• [WHAT THE TASK REQUIRES]: In the records below, some lines hold the word "logo". Copy each of those lines.
(Beginning of MATERIAL TO PROCESS)
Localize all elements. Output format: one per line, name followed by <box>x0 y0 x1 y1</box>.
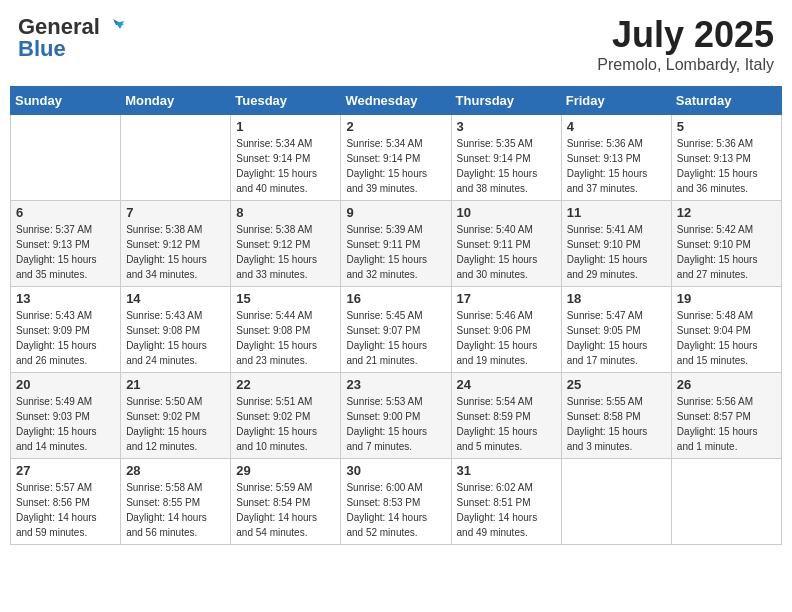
calendar-cell: 27Sunrise: 5:57 AM Sunset: 8:56 PM Dayli… <box>11 459 121 545</box>
calendar-cell: 21Sunrise: 5:50 AM Sunset: 9:02 PM Dayli… <box>121 373 231 459</box>
weekday-header-monday: Monday <box>121 87 231 115</box>
day-number: 10 <box>457 205 556 220</box>
calendar-cell: 28Sunrise: 5:58 AM Sunset: 8:55 PM Dayli… <box>121 459 231 545</box>
day-number: 12 <box>677 205 776 220</box>
day-number: 16 <box>346 291 445 306</box>
day-number: 25 <box>567 377 666 392</box>
calendar-cell: 29Sunrise: 5:59 AM Sunset: 8:54 PM Dayli… <box>231 459 341 545</box>
calendar-cell <box>121 115 231 201</box>
calendar-cell: 4Sunrise: 5:36 AM Sunset: 9:13 PM Daylig… <box>561 115 671 201</box>
weekday-header-tuesday: Tuesday <box>231 87 341 115</box>
day-info: Sunrise: 5:58 AM Sunset: 8:55 PM Dayligh… <box>126 480 225 540</box>
day-number: 4 <box>567 119 666 134</box>
calendar-cell: 25Sunrise: 5:55 AM Sunset: 8:58 PM Dayli… <box>561 373 671 459</box>
day-number: 31 <box>457 463 556 478</box>
day-number: 24 <box>457 377 556 392</box>
day-info: Sunrise: 5:46 AM Sunset: 9:06 PM Dayligh… <box>457 308 556 368</box>
day-number: 27 <box>16 463 115 478</box>
day-number: 7 <box>126 205 225 220</box>
calendar-cell: 3Sunrise: 5:35 AM Sunset: 9:14 PM Daylig… <box>451 115 561 201</box>
weekday-header-friday: Friday <box>561 87 671 115</box>
weekday-header-thursday: Thursday <box>451 87 561 115</box>
calendar-cell: 20Sunrise: 5:49 AM Sunset: 9:03 PM Dayli… <box>11 373 121 459</box>
day-number: 22 <box>236 377 335 392</box>
day-info: Sunrise: 5:55 AM Sunset: 8:58 PM Dayligh… <box>567 394 666 454</box>
calendar-cell: 15Sunrise: 5:44 AM Sunset: 9:08 PM Dayli… <box>231 287 341 373</box>
day-info: Sunrise: 5:36 AM Sunset: 9:13 PM Dayligh… <box>567 136 666 196</box>
day-info: Sunrise: 5:54 AM Sunset: 8:59 PM Dayligh… <box>457 394 556 454</box>
day-number: 1 <box>236 119 335 134</box>
day-number: 6 <box>16 205 115 220</box>
day-number: 30 <box>346 463 445 478</box>
calendar-cell: 24Sunrise: 5:54 AM Sunset: 8:59 PM Dayli… <box>451 373 561 459</box>
calendar-cell: 19Sunrise: 5:48 AM Sunset: 9:04 PM Dayli… <box>671 287 781 373</box>
day-number: 15 <box>236 291 335 306</box>
day-number: 2 <box>346 119 445 134</box>
day-number: 8 <box>236 205 335 220</box>
day-info: Sunrise: 5:34 AM Sunset: 9:14 PM Dayligh… <box>346 136 445 196</box>
day-info: Sunrise: 5:34 AM Sunset: 9:14 PM Dayligh… <box>236 136 335 196</box>
calendar-week-row: 27Sunrise: 5:57 AM Sunset: 8:56 PM Dayli… <box>11 459 782 545</box>
day-info: Sunrise: 5:40 AM Sunset: 9:11 PM Dayligh… <box>457 222 556 282</box>
day-info: Sunrise: 5:41 AM Sunset: 9:10 PM Dayligh… <box>567 222 666 282</box>
day-number: 3 <box>457 119 556 134</box>
day-info: Sunrise: 5:42 AM Sunset: 9:10 PM Dayligh… <box>677 222 776 282</box>
day-number: 28 <box>126 463 225 478</box>
calendar-week-row: 20Sunrise: 5:49 AM Sunset: 9:03 PM Dayli… <box>11 373 782 459</box>
day-info: Sunrise: 5:35 AM Sunset: 9:14 PM Dayligh… <box>457 136 556 196</box>
calendar-cell: 6Sunrise: 5:37 AM Sunset: 9:13 PM Daylig… <box>11 201 121 287</box>
calendar-cell: 17Sunrise: 5:46 AM Sunset: 9:06 PM Dayli… <box>451 287 561 373</box>
calendar-cell: 11Sunrise: 5:41 AM Sunset: 9:10 PM Dayli… <box>561 201 671 287</box>
day-number: 19 <box>677 291 776 306</box>
calendar-cell: 2Sunrise: 5:34 AM Sunset: 9:14 PM Daylig… <box>341 115 451 201</box>
calendar-cell: 7Sunrise: 5:38 AM Sunset: 9:12 PM Daylig… <box>121 201 231 287</box>
day-info: Sunrise: 5:39 AM Sunset: 9:11 PM Dayligh… <box>346 222 445 282</box>
logo-bird-icon <box>102 15 124 37</box>
calendar-cell: 10Sunrise: 5:40 AM Sunset: 9:11 PM Dayli… <box>451 201 561 287</box>
day-number: 29 <box>236 463 335 478</box>
day-number: 26 <box>677 377 776 392</box>
page-header: General Blue July 2025 Premolo, Lombardy… <box>10 10 782 78</box>
month-title: July 2025 <box>597 14 774 56</box>
calendar-week-row: 6Sunrise: 5:37 AM Sunset: 9:13 PM Daylig… <box>11 201 782 287</box>
day-info: Sunrise: 5:49 AM Sunset: 9:03 PM Dayligh… <box>16 394 115 454</box>
day-info: Sunrise: 5:57 AM Sunset: 8:56 PM Dayligh… <box>16 480 115 540</box>
day-info: Sunrise: 5:44 AM Sunset: 9:08 PM Dayligh… <box>236 308 335 368</box>
day-number: 14 <box>126 291 225 306</box>
calendar-cell: 1Sunrise: 5:34 AM Sunset: 9:14 PM Daylig… <box>231 115 341 201</box>
day-number: 11 <box>567 205 666 220</box>
day-info: Sunrise: 5:51 AM Sunset: 9:02 PM Dayligh… <box>236 394 335 454</box>
day-info: Sunrise: 5:37 AM Sunset: 9:13 PM Dayligh… <box>16 222 115 282</box>
day-number: 23 <box>346 377 445 392</box>
calendar-cell: 8Sunrise: 5:38 AM Sunset: 9:12 PM Daylig… <box>231 201 341 287</box>
day-info: Sunrise: 5:47 AM Sunset: 9:05 PM Dayligh… <box>567 308 666 368</box>
calendar-cell <box>671 459 781 545</box>
weekday-header-sunday: Sunday <box>11 87 121 115</box>
calendar-cell <box>561 459 671 545</box>
day-info: Sunrise: 5:50 AM Sunset: 9:02 PM Dayligh… <box>126 394 225 454</box>
day-number: 13 <box>16 291 115 306</box>
calendar-week-row: 1Sunrise: 5:34 AM Sunset: 9:14 PM Daylig… <box>11 115 782 201</box>
day-info: Sunrise: 5:43 AM Sunset: 9:09 PM Dayligh… <box>16 308 115 368</box>
calendar-cell: 31Sunrise: 6:02 AM Sunset: 8:51 PM Dayli… <box>451 459 561 545</box>
calendar-cell: 23Sunrise: 5:53 AM Sunset: 9:00 PM Dayli… <box>341 373 451 459</box>
calendar-cell: 9Sunrise: 5:39 AM Sunset: 9:11 PM Daylig… <box>341 201 451 287</box>
day-number: 18 <box>567 291 666 306</box>
calendar-cell: 30Sunrise: 6:00 AM Sunset: 8:53 PM Dayli… <box>341 459 451 545</box>
day-number: 9 <box>346 205 445 220</box>
calendar-cell: 26Sunrise: 5:56 AM Sunset: 8:57 PM Dayli… <box>671 373 781 459</box>
day-info: Sunrise: 6:02 AM Sunset: 8:51 PM Dayligh… <box>457 480 556 540</box>
day-info: Sunrise: 5:59 AM Sunset: 8:54 PM Dayligh… <box>236 480 335 540</box>
calendar-cell: 18Sunrise: 5:47 AM Sunset: 9:05 PM Dayli… <box>561 287 671 373</box>
calendar-cell: 22Sunrise: 5:51 AM Sunset: 9:02 PM Dayli… <box>231 373 341 459</box>
weekday-header-saturday: Saturday <box>671 87 781 115</box>
calendar-cell: 12Sunrise: 5:42 AM Sunset: 9:10 PM Dayli… <box>671 201 781 287</box>
weekday-header-row: SundayMondayTuesdayWednesdayThursdayFrid… <box>11 87 782 115</box>
day-info: Sunrise: 5:48 AM Sunset: 9:04 PM Dayligh… <box>677 308 776 368</box>
day-number: 21 <box>126 377 225 392</box>
calendar-cell: 13Sunrise: 5:43 AM Sunset: 9:09 PM Dayli… <box>11 287 121 373</box>
weekday-header-wednesday: Wednesday <box>341 87 451 115</box>
calendar-cell: 14Sunrise: 5:43 AM Sunset: 9:08 PM Dayli… <box>121 287 231 373</box>
day-info: Sunrise: 5:36 AM Sunset: 9:13 PM Dayligh… <box>677 136 776 196</box>
logo: General Blue <box>18 14 124 62</box>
(End of MATERIAL TO PROCESS)
• [ANSWER SECTION]:
logo-bird-icon <box>102 15 124 37</box>
logo: General Blue <box>18 14 124 62</box>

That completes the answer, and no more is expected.